Departmento de Biología Molecular y Bioquímica, Universidad de Málaga, Campus de Teatinos s/n, Malaga, 29071, Spain.
Plant Reproductive Biology Laboratory, Department of Biochemistry, Cell and Molecular Biology of Plants. Estación Experimental del Zaidín. CSIC, Prof. Albareda, 1, Granada, 18160, Spain.
BMC Bioinformatics. 2018 Nov 20;19(Suppl 14):416. doi: 10.1186/s12859-018-2384-y.
The advances in high-throughput sequencing technologies are allowing more and more de novo assembling of transcriptomes from many new organisms. Some degree of automation and evaluation is required to warrant reproducibility, repetitivity and the selection of the best possible transcriptome. Workflows and pipelines are becoming an absolute requirement for such a purpose, but the issue of assembling evaluation for de novo transcriptomes in organisms lacking a sequenced genome remains unsolved. An automated, reproducible and flexible framework called TransFlow to accomplish this task is described.

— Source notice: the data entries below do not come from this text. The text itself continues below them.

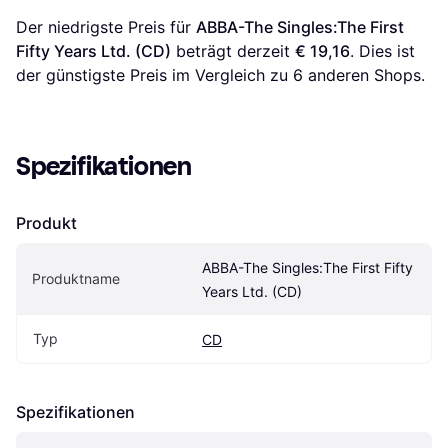
Der niedrigste Preis für 
ABBA-The Singles:The First 
Fifty Years Ltd. (CD)
 beträgt derzeit 
€ 19,16
. Dies ist 
der günstigste Preis im Vergleich zu 
6
 anderen Shops.
Spezifikationen
Produkt
ABBA-The Singles:The First Fifty 
Produktname
Years Ltd. (CD)
Typ
CD
Spezifikationen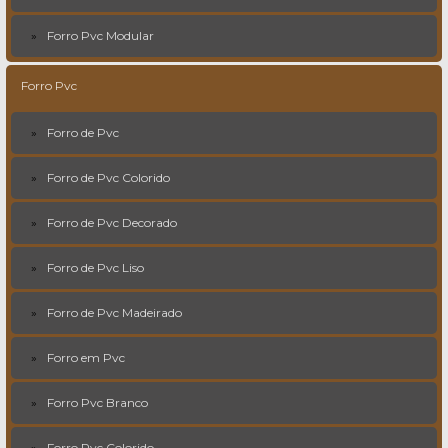
Forro Pvc Modular
Forro Pvc
Forro de Pvc
Forro de Pvc Colorido
Forro de Pvc Decorado
Forro de Pvc Liso
Forro de Pvc Madeirado
Forro em Pvc
Forro Pvc Branco
Forro Pvc Colorido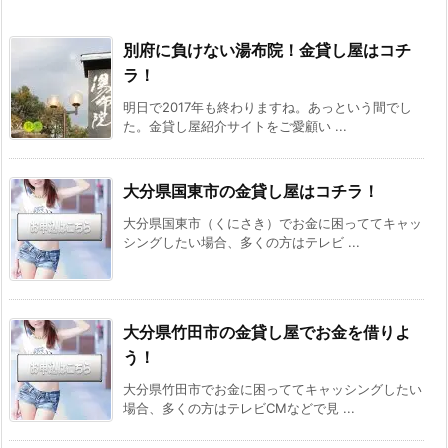
別府に負けない湯布院！金貸し屋はコチ
ラ！
明日で2017年も終わりますね。あっという間でし
た。金貸し屋紹介サイトをご愛顧い ...
大分県国東市の金貸し屋はコチラ！
大分県国東市（くにさき）でお金に困っててキャッ
シングしたい場合、多くの方はテレビ ...
大分県竹田市の金貸し屋でお金を借りよ
う！
大分県竹田市でお金に困っててキャッシングしたい
場合、多くの方はテレビCMなどで見 ...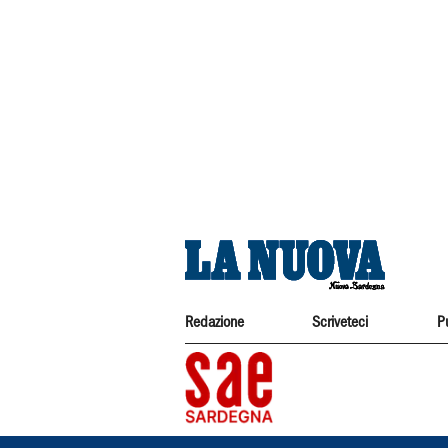
Redazione
Scriveteci
P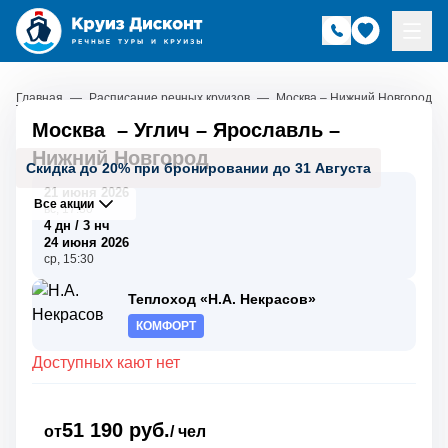
Главная
—
Расписание речных круизов
—
Москва – Нижний Новгород
Москва
–
Углич
–
Ярославль
–
Нижний Новгород
Скидка до 20% при бронировании до 31 Августа
21 июня 2026
Все акции
вс, 17:30
4 дн / 3 нч
24 июня 2026
ср, 15:30
Теплоход «Н.А. Некрасов»
КОМФОРТ
Доступных кают нет
51 190 руб.
от
/ чел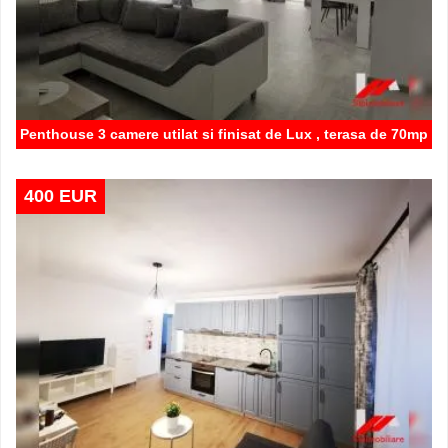
Penthouse 3 camere utilat si finisat de Lux , terasa de 70mp
400 EUR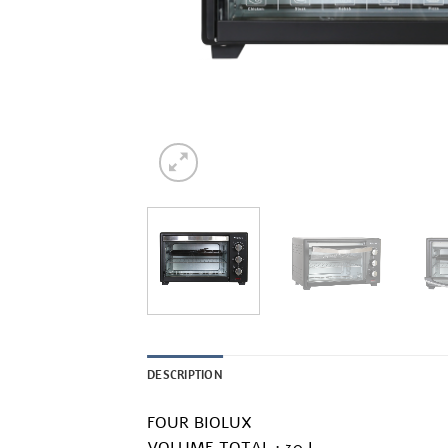
DESCRIPTION
FOUR BIOLUX
VOLUME TOTAL : 30 L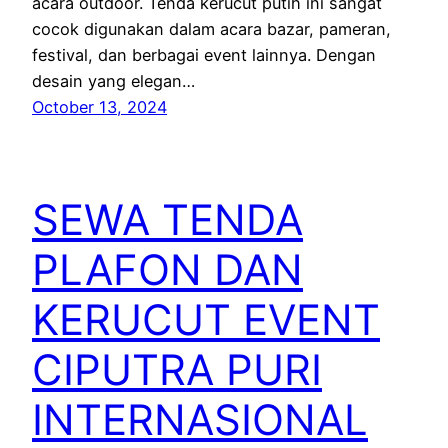
acara outdoor. Tenda kerucut putih ini sangat
cocok digunakan dalam acara bazar, pameran,
festival, dan berbagai event lainnya. Dengan
desain yang elegan…
October 13, 2024
SEWA TENDA
PLAFON DAN
KERUCUT EVENT
CIPUTRA PURI
INTERNASIONAL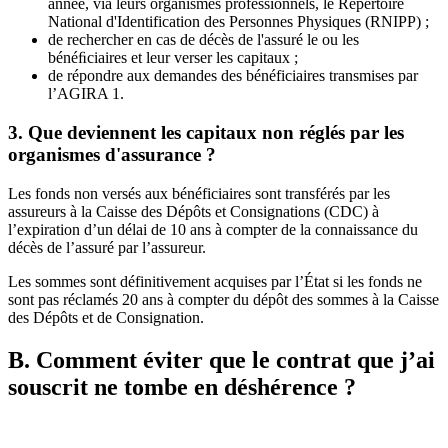
année, via leurs organismes professionnels, le Répertoire
National d'Identification des Personnes Physiques (RNIPP) ;
de rechercher en cas de décès de l'assuré le ou les
bénéﬁciaires et leur verser les capitaux ;
de répondre aux demandes des bénéficiaires transmises par
l’AGIRA 1.
3. Que deviennent les capitaux non réglés par les
organismes d'assurance ?
Les fonds non versés aux bénéficiaires sont transférés par les
assureurs à la Caisse des Dépôts et Consignations (CDC) à
l’expiration d’un délai de 10 ans à compter de la connaissance du
décès de l’assuré par l’assureur.
Les sommes sont définitivement acquises par l’État si les fonds ne
sont pas réclamés 20 ans à compter du dépôt des sommes à la Caisse
des Dépôts et de Consignation.
B. Comment éviter que le contrat que j’ai
souscrit ne tombe en déshérence ?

TransFlow with its five independent modules was designed to build different workflows depending on the nature of the original reads. This architecture enables different combinations of Illumina and Roche/454 sequencing data, and can be extended to other sequencing platforms. Its capabilities are illustrated with the selection of reliable plant reference transcriptomes and the assembling six transcriptomes (three case studies for grapevine leaves, olive tree pollen, and chestnut stem, and other three for haustorium, epiphytic structures and their combination for the phytopathogenic fungus Podosphaera xanthii). Arabidopsis and poplar transcriptomes revealed to be the best references. A common result regarding de novo assemblies is that Illumina paired-end reads of 100 nt in length assembled with OASES can provide reliable transcriptomes, while the contribution of longer reads is noticeable only when they complement a set of short, single-reads.

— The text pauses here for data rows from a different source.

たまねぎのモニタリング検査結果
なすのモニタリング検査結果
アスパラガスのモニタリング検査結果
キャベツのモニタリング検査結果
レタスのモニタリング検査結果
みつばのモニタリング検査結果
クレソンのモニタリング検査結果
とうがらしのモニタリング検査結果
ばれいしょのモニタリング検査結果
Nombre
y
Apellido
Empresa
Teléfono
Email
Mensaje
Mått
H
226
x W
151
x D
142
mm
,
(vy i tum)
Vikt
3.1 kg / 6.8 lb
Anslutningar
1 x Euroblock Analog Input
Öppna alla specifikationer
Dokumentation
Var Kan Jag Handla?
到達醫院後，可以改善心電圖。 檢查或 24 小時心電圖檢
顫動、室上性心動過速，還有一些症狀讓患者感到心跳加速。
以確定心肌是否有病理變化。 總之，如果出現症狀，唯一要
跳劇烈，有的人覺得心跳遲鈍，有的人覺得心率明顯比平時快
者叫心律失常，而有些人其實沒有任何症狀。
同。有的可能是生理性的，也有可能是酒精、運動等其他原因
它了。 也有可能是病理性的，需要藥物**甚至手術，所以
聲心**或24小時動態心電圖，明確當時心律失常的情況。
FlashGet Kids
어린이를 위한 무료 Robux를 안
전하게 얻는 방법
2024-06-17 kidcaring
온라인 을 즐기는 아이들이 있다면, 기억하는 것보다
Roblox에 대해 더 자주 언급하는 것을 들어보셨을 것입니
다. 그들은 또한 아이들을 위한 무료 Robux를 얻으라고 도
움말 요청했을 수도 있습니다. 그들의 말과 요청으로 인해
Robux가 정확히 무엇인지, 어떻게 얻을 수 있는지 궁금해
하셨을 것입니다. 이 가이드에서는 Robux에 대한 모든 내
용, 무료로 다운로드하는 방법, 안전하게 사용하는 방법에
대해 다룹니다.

TransFlow can handle up to 181 different assembling strategies. Evaluation based on principal component analyses allows its self-adaptation to different sets of reads to provide a suitable transcriptome for each combination of reads and assemblers. As a result, each case study has its own behaviour, prioritises evaluation parameters, and gives an objective and automated way for detecting the best transcriptome within a pool of them. Sequencing data type and quantity (preferably several hundred millions of 2×100 nt or longer), assemblers (OASES for Illumina, MIRA4 and EULER-SR reconciled with CAP3 for Roche/454) and strategy (preferably scaffolding with OASES, and probably merging with Roche/454 when available) arise as the most impacting factors.
高通量测序技术的进步使得越来越多的新生物的转录组可以进行从头组装。为了保证重现性、重复性和选择最佳转录组,需要一定程度的自动化和评估。为此,工作流程和流水线成为绝对必要的,但对于缺乏测序基因组的生物的从头转录组组装评估问题仍然没有得到解决。本文描述了一种名为 TransFlow 的自动化、可重复和灵活的框架,用于完成这项任务。

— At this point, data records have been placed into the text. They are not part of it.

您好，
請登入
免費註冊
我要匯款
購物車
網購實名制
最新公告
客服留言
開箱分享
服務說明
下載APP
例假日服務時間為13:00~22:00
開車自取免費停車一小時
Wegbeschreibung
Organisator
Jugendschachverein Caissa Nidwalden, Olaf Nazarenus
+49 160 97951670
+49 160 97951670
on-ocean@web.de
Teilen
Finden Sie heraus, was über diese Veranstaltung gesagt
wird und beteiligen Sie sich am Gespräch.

TransFlow 有五个独立的模块,旨在根据原始读取的性质构建不同的工作流程。这种架构支持 Illumina 和 Roche/454 测序数据的不同组合,并且可以扩展到其他测序平台。其功能通过选择可靠的植物参考转录组和组装六个转录组(三个案例研究是葡萄叶、橄榄花粉和板栗茎,另外三个是寄生结构及其与植物病原菌 Podosphaera xanthii 的组合)来演示。拟南芥和杨树转录组被证明是最好的参考。关于从头组装的一个共同结果是,使用 OASES 组装长度为 100nt 的 Illumina 配对末端读取可以提供可靠的转录组,而较长读取的贡献只有在它们补充一组短的单读时才会明显。
TransFlow 可以处理多达 181 种不同的组装策略。基于主成分分析的评估允许其自适应不同的读取集,为每个读取和组装器组合提供合适的转录组。因此,每个案例研究都有其自身的行为,优先考虑评估参数,并为在一组转录组中检测最佳转录组提供客观和自动化的方法。测序数据类型和数量(最好是几百个 2×100nt 或更长)、组装器(Illumina 用 OASES, Roche/454 用 MIRA4 和 EULER-SR 与 CAP3 协调)和策略(最好是用 OASES 进行支架,当可用时可能与 Roche/454 合并)是影响最大的因素。